- [EXERCISE]:
All of the records below are to be given again word for word, with the pictures removed.

== MATERIAL PROVIDED ==

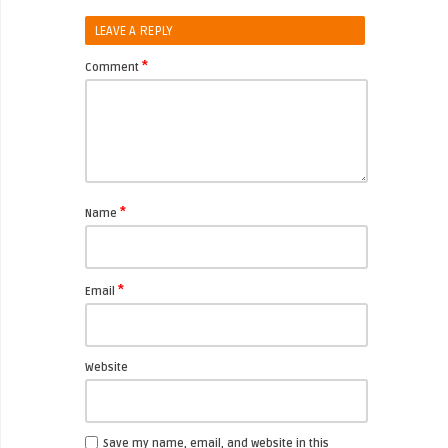
LEAVE A REPLY
*
Comment
*
Name
*
Email
Website
Save my name, email, and website in this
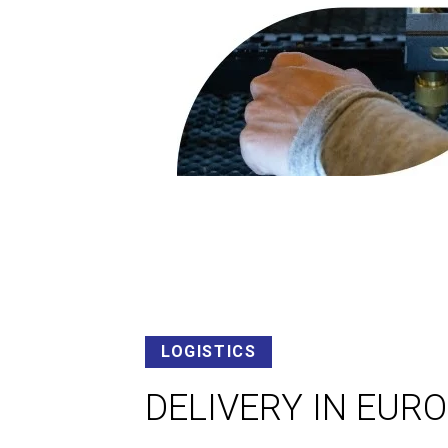
LOGISTICS
DELIVERY IN EUR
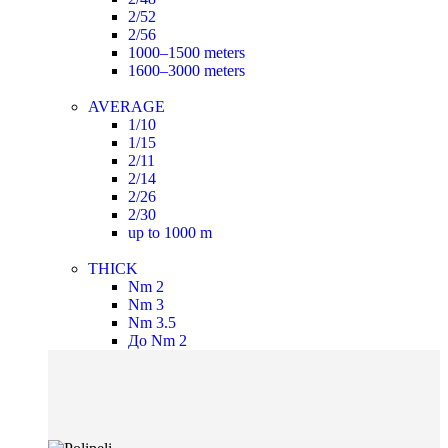
2/52
2/56
1000–1500 meters
1600–3000 meters
AVERAGE
1/10
1/15
2/11
2/14
2/26
2/30
up to 1000 m
THICK
Nm 2
Nm 3
Nm 3.5
До Nm 2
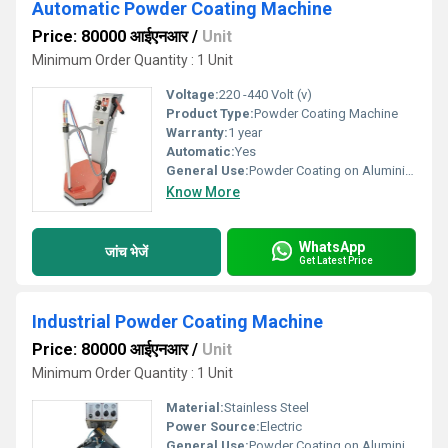
Automatic Powder Coating Machine
Price: 80000 आईएनआर
/
Unit
Minimum Order Quantity : 1 Unit
Voltage:
220 -440 Volt (v)
Product Type:
Powder Coating Machine
Warranty:
1 year
Automatic:
Yes
General Use:
Powder Coating on Aluminium,Wood,Steel,Iron
Know More
WhatsApp
जांच भेजें
Get Latest Price
Industrial Powder Coating Machine
Price: 80000 आईएनआर
/
Unit
Minimum Order Quantity : 1 Unit
Material:
Stainless Steel
Power Source:
Electric
General Use:
Powder Coating on Aluminium,Wood,Steel,Iron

===

- [ANSWER TO THE PROBLEM]:
LEAVE A REPLY
*
Comment
*
Name
*
Email
Website
Save my name, email, and website in this
LOGISTICS
DELIVERY IN EUR
2/52
2/56
1000–1500 meters
1600–3000 meters
AVERAGE
1/10
1/15
2/11
2/14
2/26
2/30
up to 1000 m
THICK
Nm 2
Nm 3
Nm 3.5
До Nm 2
Automatic Powder Coating Machine
Price: 80000 आईएनआर
/
Unit
Minimum Order Quantity : 1 Unit
Voltage:
220 -440 Volt (v)
Product Type:
Powder Coating Machine
Warranty:
1 year
Automatic:
Yes
General Use:
Powder Coating on Aluminium,Wood,Steel,Iron
Know More
WhatsApp
जांच भेजें
Get Latest Price
Industrial Powder Coating Machine
Price: 80000 आईएनआर
/
Unit
Minimum Order Quantity : 1 Unit
Material:
Stainless Steel
Power Source:
Electric
General Use:
Powder Coating on Aluminium,Wood,Steel,Iron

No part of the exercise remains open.